ここのところスーパーシートの乗客には名前を呼び掛けて
サービスをしてくるようになった。
以前は最初に座席に座った時のみ声を掛けられていたが、
最近は⾷事の上げ下げやその他すべてのやり取りにおいて
名前を呼んでくる。
その時乙は少し顔を赤らめながら、でも目をそらさずに甲の名前を呼んだ。
⾃分と同じ苗字のお客さんを呼ぶというのは
最初は何とも恥ずかしいはずだ。
甲は他の乗客と違って必ず挨拶をされたら目を合わせるようにしている。
他の乗客は照れ臭いのか新聞を読んでいたり、仕事の書類に目を通したり、目を合わせてもすぐにそらしてしまう。
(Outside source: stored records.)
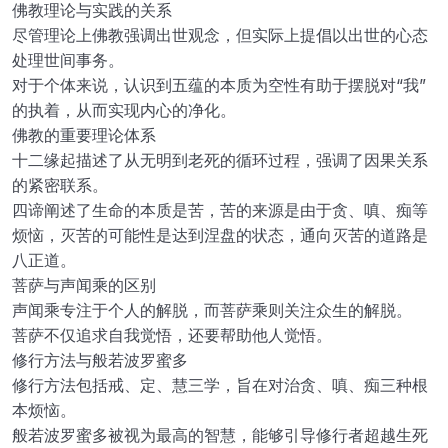
佛教理论与实践的关系
尽管理论上佛教强调出世观念，但实际上提倡以出世的心态
处理世间事务。
对于个体来说，认识到五蕴的本质为空性有助于摆脱对“我”
的执着，从而实现内心的净化。
佛教的重要理论体系
十二缘起描述了从无明到老死的循环过程，强调了因果关系
的紧密联系。
四谛阐述了生命的本质是苦，苦的来源是由于贪、嗔、痴等
烦恼，灭苦的可能性是达到涅盘的状态，通向灭苦的道路是
八正道。
菩萨与声闻乘的区别
声闻乘专注于个人的解脱，而菩萨乘则关注众生的解脱。
菩萨不仅追求自我觉悟，还要帮助他人觉悟。
修行方法与般若波罗蜜多
修行方法包括戒、定、慧三学，旨在对治贪、嗔、痴三种根
本烦恼。
般若波罗蜜多被视为最高的智慧，能够引导修行者超越生死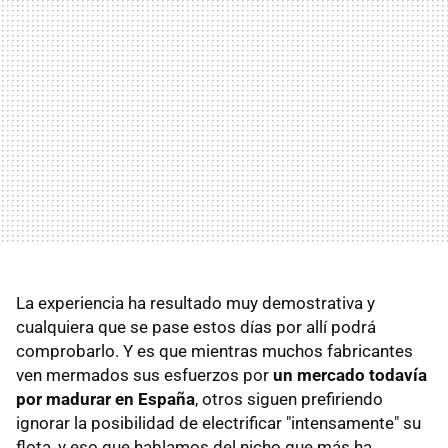
La experiencia ha resultado muy demostrativa y
cualquiera que se pase estos días por allí podrá
comprobarlo. Y es que mientras muchos fabricantes
ven mermados sus esfuerzos por
un mercado todavía
por madurar en España
, otros siguen prefiriendo
ignorar la posibilidad de electrificar "intensamente" su
flota, y eso que hablamos del nicho que más ha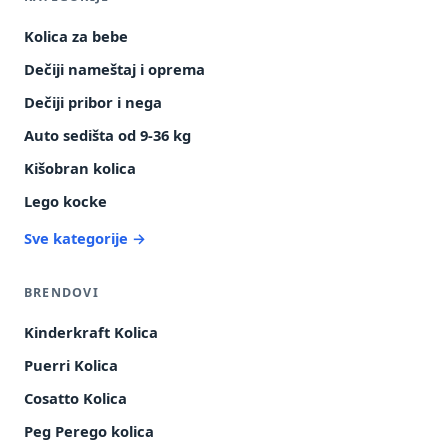
Kolica za bebe
Dečiji nameštaj i oprema
Dečiji pribor i nega
Auto sedišta od 9-36 kg
Kišobran kolica
Lego kocke
Sve kategorije →
BRENDOVI
Kinderkraft Kolica
Puerri Kolica
Cosatto Kolica
Peg Perego kolica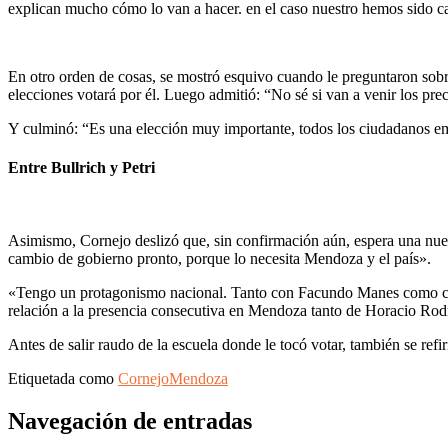
explican mucho cómo lo van a hacer. en el caso nuestro hemos sido c
En otro orden de cosas, se mostró esquivo cuando le preguntaron sobre
elecciones votará por él. Luego admitió: “No sé si van a venir los pr
Y culminó: “Es una elección muy importante, todos los ciudadanos em
Entre Bullrich y Petri
Asimismo, Cornejo deslizó que, sin confirmación aún, espera una nuev
cambio de gobierno pronto, porque lo necesita Mendoza y el país».
«Tengo un protagonismo nacional. Tanto con Facundo Manes como con
relación a la presencia consecutiva en Mendoza tanto de Horacio Rodrí
Antes de salir raudo de la escuela donde le tocó votar, también se ref
Etiquetada como
Cornejo
Mendoza
Navegación de entradas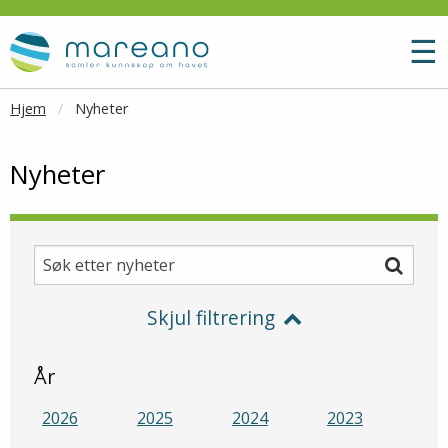
Gå til hovedinnhold
M
☰
Hjem
Nyheter
Nyheter
Søk etter nyheter
Søk
Skjul filtrering
År
2026
2025
2024
2023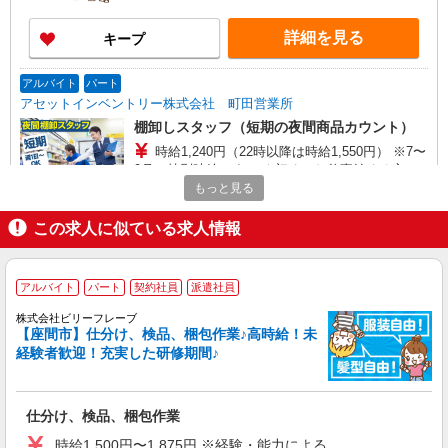
詳細を見る
キープ
アルバイト
パート
アセットインベントリー株式会社 町田営業所
棚卸しスタッフ（短期の夜間商品カウント）
時給1,240円（22時以降は時給1,550円） ※7〜
9月の特別時給です！ ★初めてお仕事始める方に
出勤インセンティブあり！ 初日出勤日と出勤5日
もっと見る
東京都町田市、神奈川県相模原市、大和市、海
目に各5,000円支給♪（規定有） ＼日払いOK／ 急
老名市、綾瀬市、及びその周辺 ※基本直行直帰 ※
な出費の時も安心♪ 働いた分を給料日前に受け取
この求人に似ている求人情報
日によって店舗は異なります。 ※場所により社用
れます！
車送迎あり
詳細を見る
キープ
アルバイト
パート
契約社員
派遣社員
派遣社員
株式会社ビリーフレーブ
ランスタッド株式会社 厚木支店（厚木事業所）/FATG107302
【座間市】仕分け、検品、梱包作業♪高時給！未
仕分け・ピッキング・梱包
経験者歓迎！充実した研修期間♪
時給1400円 【月収例：235200円＋残業代】※
時給1400円×8時間×21日勤務の場合 ※交通費実費
支給／当社規定あり。
【勤務地】 神奈川県相模原市 【バイク、自転
仕分け、検品、梱包作業
車通勤OK】 横浜線「淵野辺駅」より徒歩15分／
時給1,500円〜1,875円 ※経験・能力による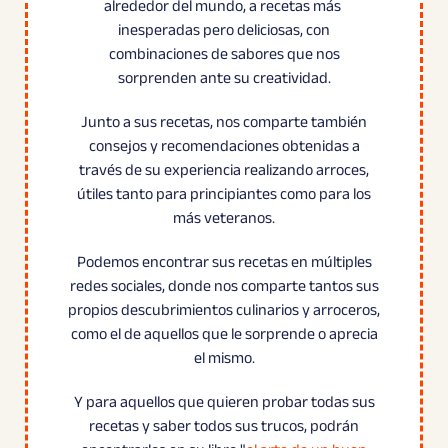
alrededor del mundo, a recetas más
inesperadas pero deliciosas, con
combinaciones de sabores que nos
sorprenden ante su creatividad.
Junto a sus recetas, nos comparte también
consejos y recomendaciones obtenidas a
través de su experiencia realizando arroces,
útiles tanto para principiantes como para los
más veteranos.
Podemos encontrar sus recetas en múltiples
redes sociales, donde nos comparte tantos sus
propios descubrimientos culinarios y arroceros,
como el de aquellos que le sorprende o aprecia
el mismo.
Y para aquellos que quieren probar todas sus
recetas y saber todos sus trucos, podrán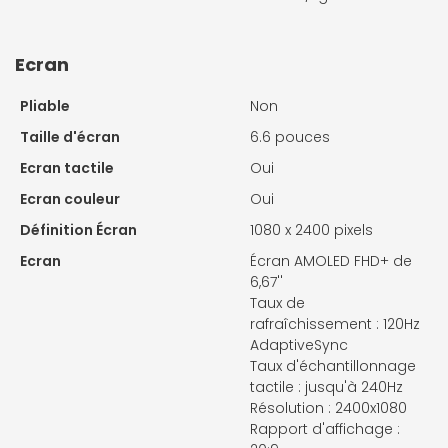
Ecran
Pliable
Non
Taille d'écran
6.6 pouces
Ecran tactile
Oui
Ecran couleur
Oui
Définition Écran
1080 x 2400 pixels
Ecran
Écran AMOLED FHD+ de
6,67''
Taux de
rafraîchissement : 120Hz
AdaptiveSync
Taux d'échantillonnage
tactile : jusqu'à 240Hz
Résolution : 2400x1080
Rapport d'affichage :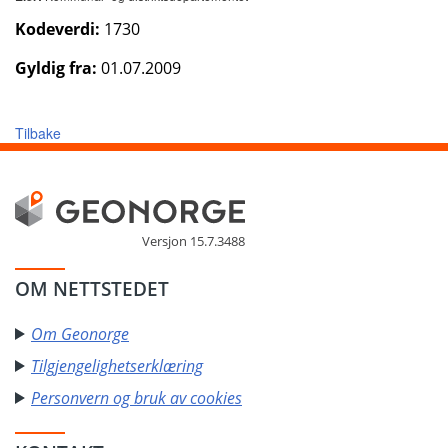
Kodeverdi:
1730
Gyldig fra:
01.07.2009
Tilbake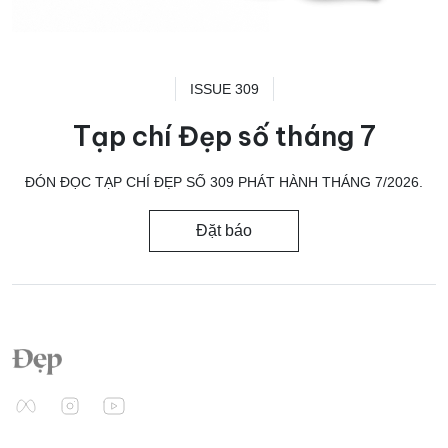
ISSUE 309
Tạp chí Đẹp số tháng 7
ĐÓN ĐỌC TẠP CHÍ ĐẸP SỐ 309 PHÁT HÀNH THÁNG 7/2026.
Đặt báo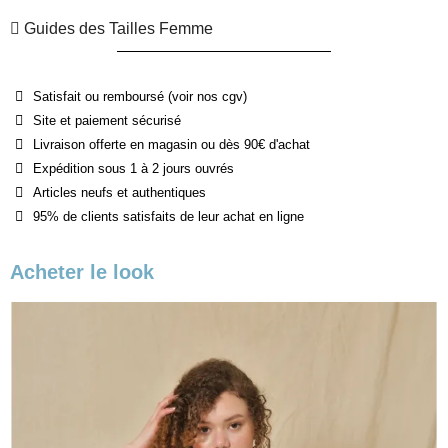
Guides des Tailles Femme
Satisfait ou remboursé (voir nos cgv)
Site et paiement sécurisé
Livraison offerte en magasin ou dès 90€ d'achat
Expédition sous 1 à 2 jours ouvrés
Articles neufs et authentiques
95% de clients satisfaits de leur achat en ligne
Acheter le look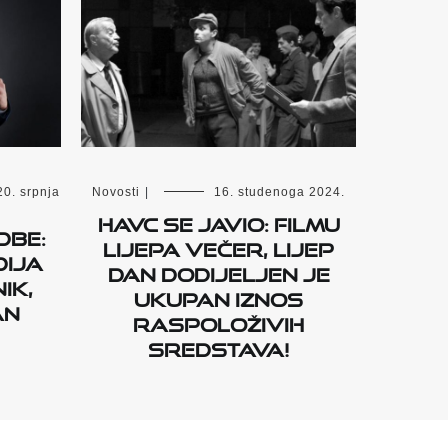
Novosti
|
16. studenoga 2024.
20. srpnja
HAVC SE JAVIO: FILMU
dbe:
LIJEPA VEČER, LIJEP
dija
DAN DODIJELJEN JE
ik,
UKUPAN IZNOS
an
RASPOLOŽIVIH
SREDSTAVA!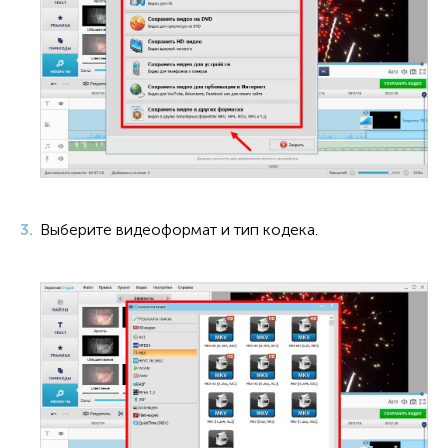
Выберите видеоформат и тип кодека.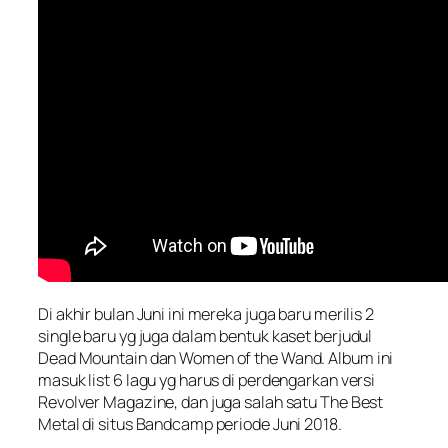
Di akhir bulan Juni ini mereka juga baru merilis 2
single baru yg juga dalam bentuk kaset berjudul
Dead Mountain dan Women of the Wand. Album ini
masuk list 6 lagu yg harus di perdengarkan versi
Revolver Magazine, dan juga salah satu The Best
Metal di situs Bandcamp periode Juni 2018.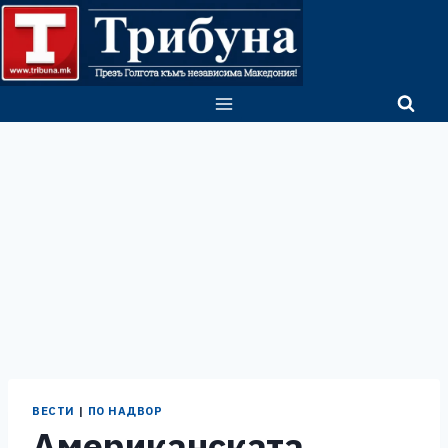
Skip
to
content
ВЕСТИ
|
ПО НАДВОР
Американската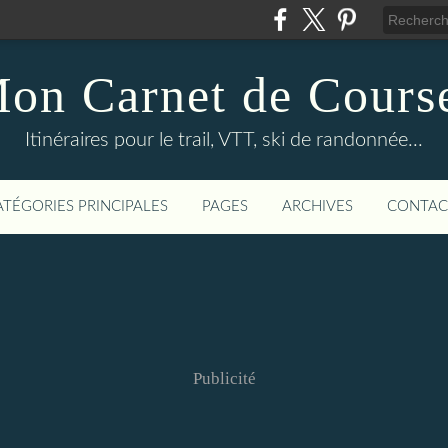
on Carnet de Cours
Itinéraires pour le trail, VTT, ski de randonnée...
ATÉGORIES PRINCIPALES
PAGES
ARCHIVES
CONTAC
Publicité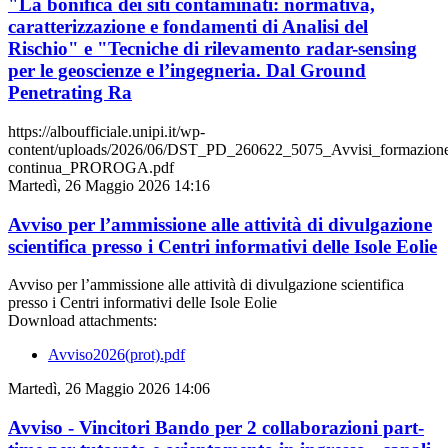
"La bonifica dei siti contaminati: normativa,
caratterizzazione e fondamenti di Analisi del
Rischio" e "Tecniche di rilevamento radar-sensing
per le geoscienze e l’ingegneria. Dal Ground
Penetrating Ra
https://alboufficiale.unipi.it/wp-
content/uploads/2026/06/DST_PD_260622_5075_Avvisi_formazion
continua_PROROGA.pdf
Martedì, 26 Maggio 2026 14:16
Avviso per l’ammissione alle attività di divulgazione
scientifica presso i Centri informativi delle Isole Eolie
Avviso per l’ammissione alle attività di divulgazione scientifica
presso i Centri informativi delle Isole Eolie
Download attachments:
Avviso2026(prot).pdf
Martedì, 26 Maggio 2026 14:06
Avviso - Vincitori Bando per 2 collaborazioni part-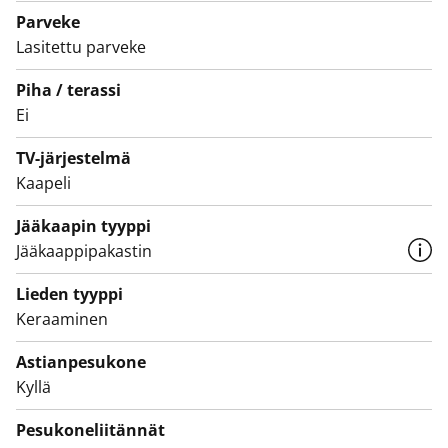
Keittiön kalustevälissä on valkoinen kaakelointi ja
Parveke
työtasot ovat valkoista taivereunaista laminaattia.
Lasitettu parveke
Vakiovarustukseen kuuluvat astianpesukone,
Piha / terassi
sähköliesi ja jää-pakastinkaappi.
Ei
Talo on savuton. Varaa esittelyaika ja tule katsomaan,
TV-järjestelmä
millainen koti tästä voisi tulla sinulle!
Kaapeli
Asunnot ja koko talo pihoineen ovat savuttomia.
Jääkaapin tyyppi
Jääkaappipakastin
Lieden tyyppi
Keraaminen
Astianpesukone
Kyllä
Pesukoneliitännät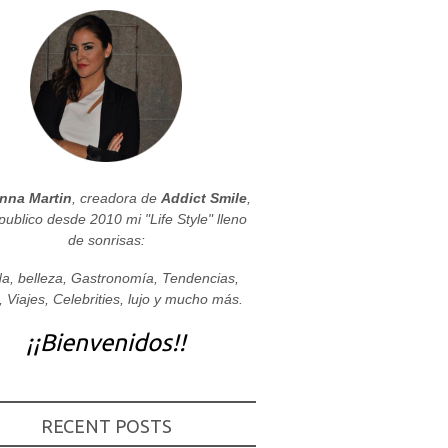
nna Martin
, creadora de
Addict Smile
,
publico desde 2010 mi "Life Style" lleno
de sonrisas:
a, belleza, Gastronomía, Tendencias,
, Viajes, Celebrities, lujo y mucho más.
¡¡Bienvenidos!!
RECENT POSTS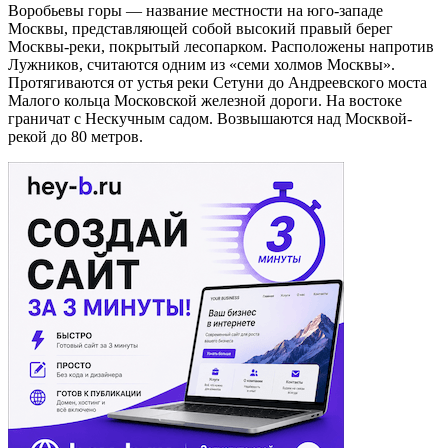
Воробьевы горы — название местности на юго-западе
Москвы, представляющей собой высокий правый берег
Москвы-реки, покрытый лесопарком. Расположены напротив
Лужников, считаются одним из «семи холмов Москвы».
Протягиваются от устья реки Сетуни до Андреевского моста
Малого кольца Московской железной дороги. На востоке
граничат с Нескучным садом. Возвышаются над Москвой-
рекой до 80 метров.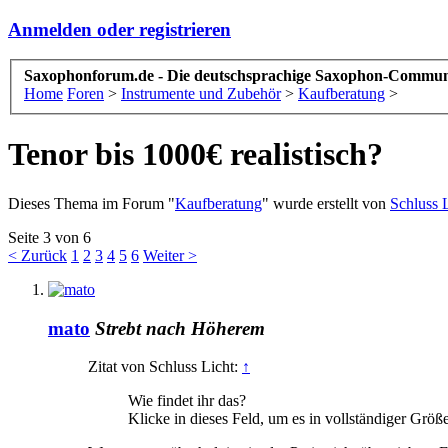
Anmelden oder registrieren
Saxophonforum.de - Die deutschsprachige Saxophon-Commun
Home
Foren
>
Instrumente und Zubehör
>
Kaufberatung
>
Tenor bis 1000€ realistisch?
Dieses Thema im Forum "
Kaufberatung
" wurde erstellt von
Schluss 
Seite 3 von 6
< Zurück
1
2
3
4
5
6
Weiter >
mato
Strebt nach Höherem
Zitat von Schluss Licht:
↑
Wie findet ihr das?
Klicke in dieses Feld, um es in vollständiger Größ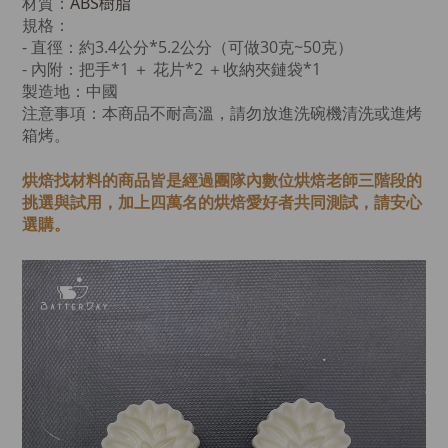
材質：
ABS樹脂
規格：
- 直徑：約3.4公分*5.2公分（可做30克~50克）
- 內附：把手*1 ＋ 花片*2 ＋收納夾鏈袋*1
製造地：中國
注意事項：
本商品不耐高溫，請勿放進洗碗機清洗或進烤
箱烤。
烘焙找材料的商品皆是經過
團隊內數位烘焙老師
三階段的
挑選與試用，加上四萬名的烘焙愛好者共同測試，請安心
選購。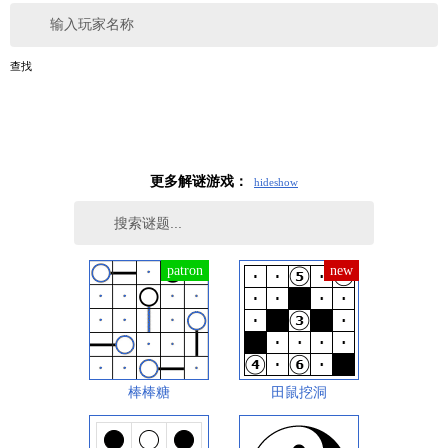
输入玩家名称
查找
更多解谜游戏：
hide
show
棒棒糖
田鼠挖洞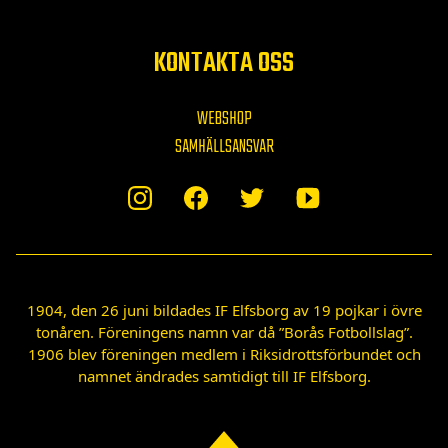
KONTAKTA OSS
WEBSHOP
SAMHÄLLSANSVAR
1904, den 26 juni bildades IF Elfsborg av 19 pojkar i övre
tonåren. Föreningens namn var då ”Borås Fotbollslag”.
1906 blev föreningen medlem i Riksidrottsförbundet och
namnet ändrades samtidigt till IF Elfsborg.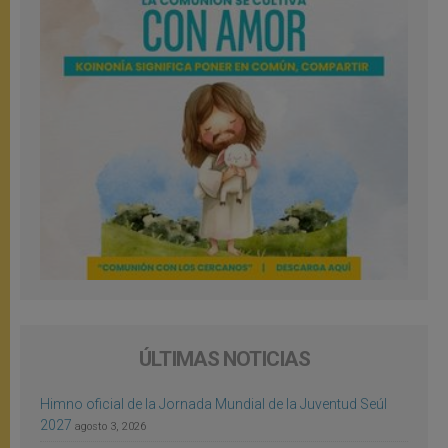
ÚLTIMAS NOTICIAS
Himno oficial de la Jornada Mundial de la Juventud Seúl
2027
agosto 3, 2026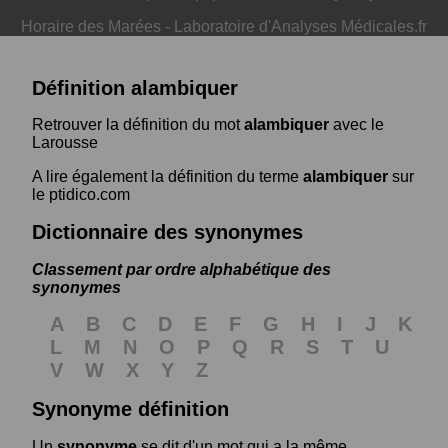
Horaire des Marées
-
Laboratoire d'Analyses Médicales.fr
Définition alambiquer
Retrouver la définition du mot
alambiquer
avec le
Larousse
A lire également la définition du terme
alambiquer
sur
le ptidico.com
Dictionnaire des synonymes
Classement par ordre alphabétique des
synonymes
A
B
C
D
E
F
G
H
I
J
K
L
M
N
O
P
Q
R
S
T
U
V
W
X
Y
Z
Synonyme définition
Un
synonyme
se dit d'un mot qui a la même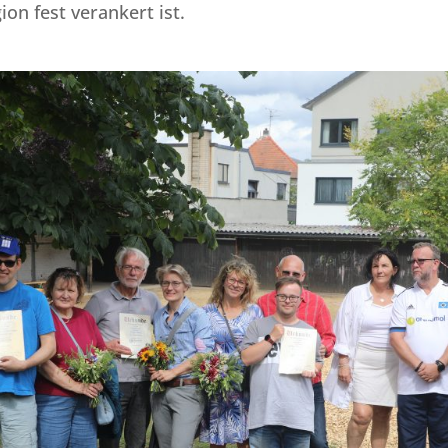
ion fest verankert ist.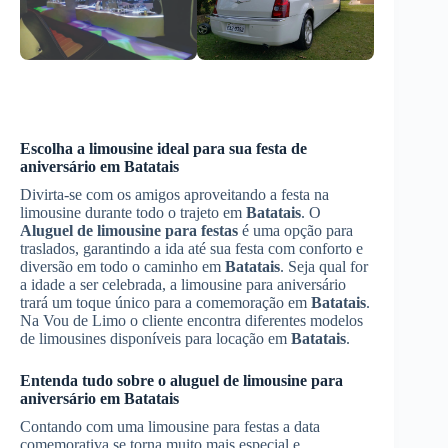
Escolha a limousine ideal para sua festa de
aniversário em
Batatais
Divirta-se com os amigos aproveitando a festa na
limousine durante todo o trajeto em
Batatais
. O
Aluguel de limousine para festas
é uma opção para
traslados, garantindo a ida até sua festa com conforto e
diversão em todo o caminho em
Batatais
. Seja qual for
a idade a ser celebrada, a limousine para aniversário
trará um toque único para a comemoração em
Batatais
.
Na Vou de Limo o cliente encontra diferentes modelos
de limousines disponíveis para locação em
Batatais
.
Entenda tudo sobre o aluguel de limousine para
aniversário em
Batatais
Contando com uma limousine para festas a data
comemorativa se torna muito mais especial e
挨拶の際に目を合わせると必ずいいことがあるのにもったいない。
乙はわざわざ富士山が見える地点になると甲の座席までやって来てくれて、
「今が⼀番綺麗に見えますよ、富士山」
と教えてくれた。
確かに別格的な存在である際立って美しい富士。
「本当に、綺麗ですね」
振り返ってしばらくしてから甲は言った。
「よかったです!そんなに喜んでもらえて・・・」
乙の笑顔はキャビンアテンダントのビジネス・スマイルではなかった。
「いや、富士山じゃなくて・・・」
甲はついポロリと本⾳が口からこぼれた。
「えっ」
・・・・・・・・・
あの時の乙の笑顔は南青山のヨックモックカフェで
スイーツを⾷べているときと同じ笑顔だった。